What the task requires
Your result should be every line of the records below that contains the word "packages".

Listed entries
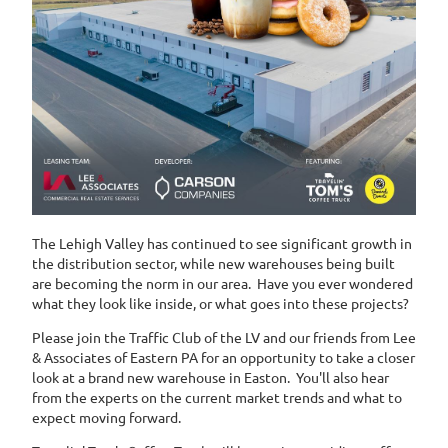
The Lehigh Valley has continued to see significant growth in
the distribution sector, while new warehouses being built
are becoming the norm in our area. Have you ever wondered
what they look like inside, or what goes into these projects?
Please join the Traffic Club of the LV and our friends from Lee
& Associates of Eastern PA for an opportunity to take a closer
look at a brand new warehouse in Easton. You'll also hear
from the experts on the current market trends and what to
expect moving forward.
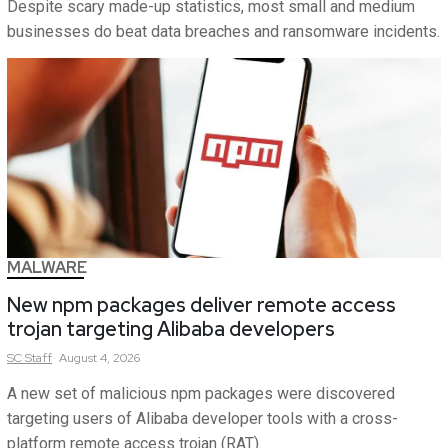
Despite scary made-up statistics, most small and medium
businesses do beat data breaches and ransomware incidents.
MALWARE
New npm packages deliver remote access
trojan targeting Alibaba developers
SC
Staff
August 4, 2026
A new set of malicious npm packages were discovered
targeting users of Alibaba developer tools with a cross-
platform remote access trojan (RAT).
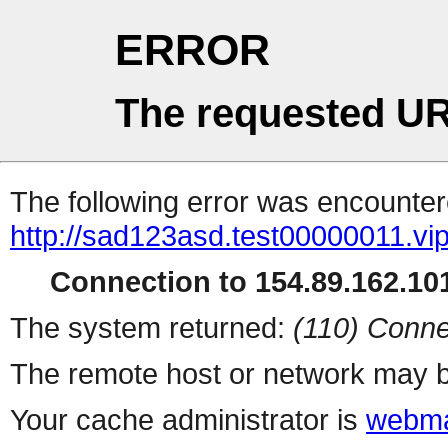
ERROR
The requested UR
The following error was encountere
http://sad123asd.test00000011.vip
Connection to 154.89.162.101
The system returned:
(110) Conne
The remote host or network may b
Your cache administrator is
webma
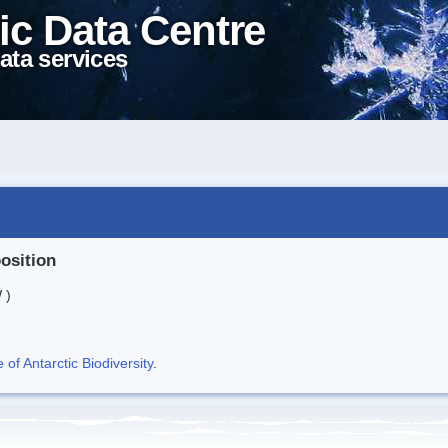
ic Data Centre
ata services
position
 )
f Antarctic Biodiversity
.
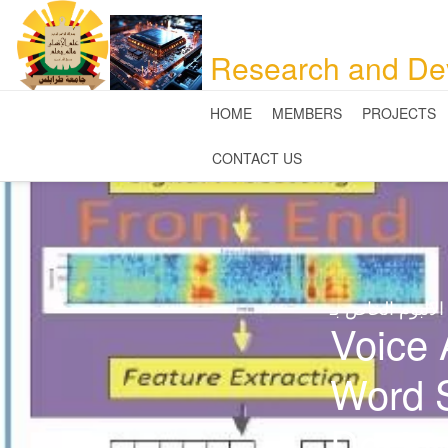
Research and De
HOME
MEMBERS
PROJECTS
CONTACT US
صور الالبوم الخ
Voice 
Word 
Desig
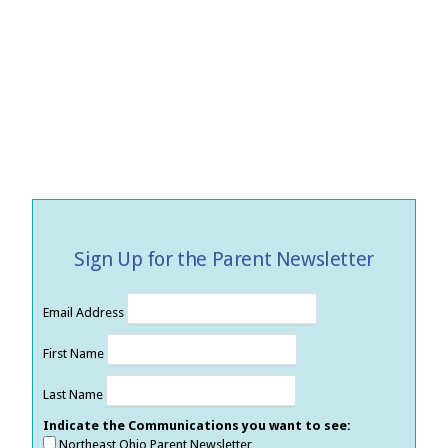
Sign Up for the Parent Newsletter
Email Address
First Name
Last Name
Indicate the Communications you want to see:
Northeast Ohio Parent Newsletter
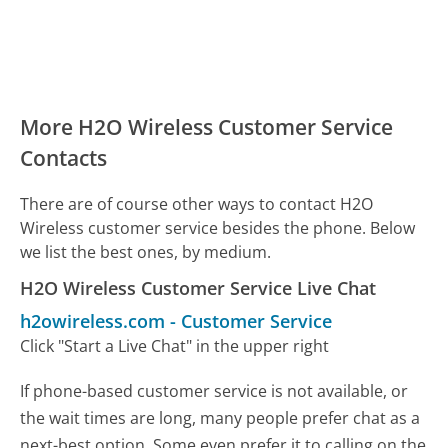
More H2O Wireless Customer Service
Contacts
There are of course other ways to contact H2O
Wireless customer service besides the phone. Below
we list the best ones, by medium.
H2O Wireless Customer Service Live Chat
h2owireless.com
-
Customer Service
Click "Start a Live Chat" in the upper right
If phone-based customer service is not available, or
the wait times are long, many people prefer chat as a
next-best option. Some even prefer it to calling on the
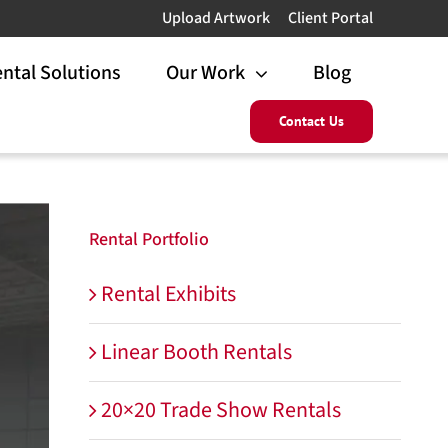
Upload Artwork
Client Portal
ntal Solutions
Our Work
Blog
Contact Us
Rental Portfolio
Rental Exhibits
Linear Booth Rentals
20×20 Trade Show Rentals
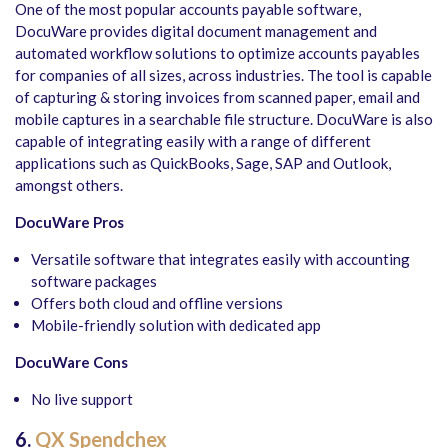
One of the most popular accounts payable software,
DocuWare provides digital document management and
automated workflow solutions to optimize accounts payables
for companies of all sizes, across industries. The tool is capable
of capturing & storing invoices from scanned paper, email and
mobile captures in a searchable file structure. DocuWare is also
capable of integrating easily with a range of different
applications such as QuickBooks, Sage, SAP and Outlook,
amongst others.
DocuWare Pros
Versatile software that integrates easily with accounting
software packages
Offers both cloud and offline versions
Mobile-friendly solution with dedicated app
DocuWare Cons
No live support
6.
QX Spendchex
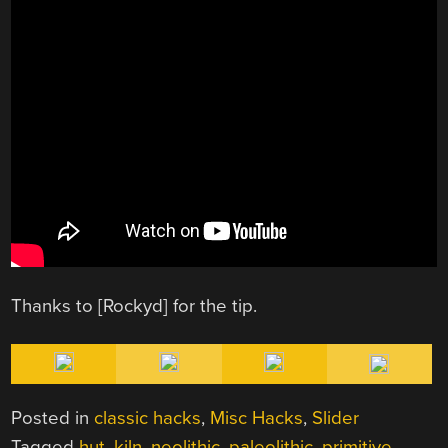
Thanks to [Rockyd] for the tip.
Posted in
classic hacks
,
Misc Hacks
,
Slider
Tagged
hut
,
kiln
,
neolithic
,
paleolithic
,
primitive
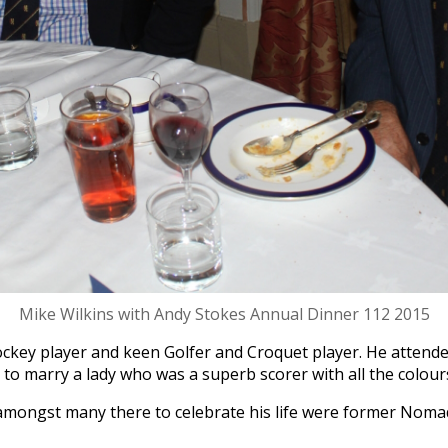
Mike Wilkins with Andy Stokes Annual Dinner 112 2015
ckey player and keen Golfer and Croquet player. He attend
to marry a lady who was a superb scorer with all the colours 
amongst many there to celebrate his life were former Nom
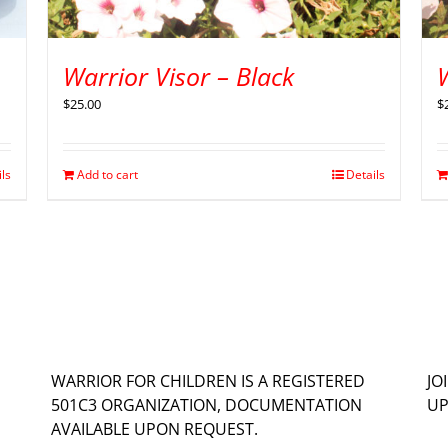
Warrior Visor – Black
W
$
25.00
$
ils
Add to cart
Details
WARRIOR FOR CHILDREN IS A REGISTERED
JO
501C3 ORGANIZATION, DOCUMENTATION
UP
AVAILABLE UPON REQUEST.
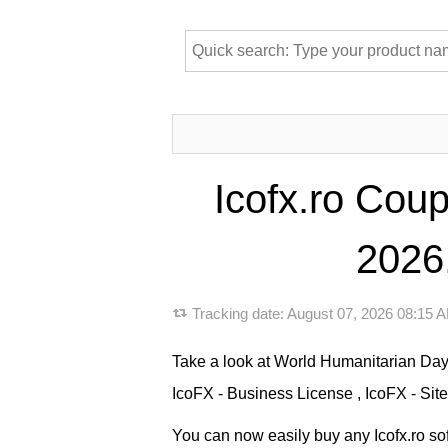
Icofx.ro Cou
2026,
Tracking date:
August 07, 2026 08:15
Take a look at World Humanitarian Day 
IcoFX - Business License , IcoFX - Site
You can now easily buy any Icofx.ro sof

Problem solution
New npm packages deliver remote access
A new set of malicious npm packages were discovered
software packages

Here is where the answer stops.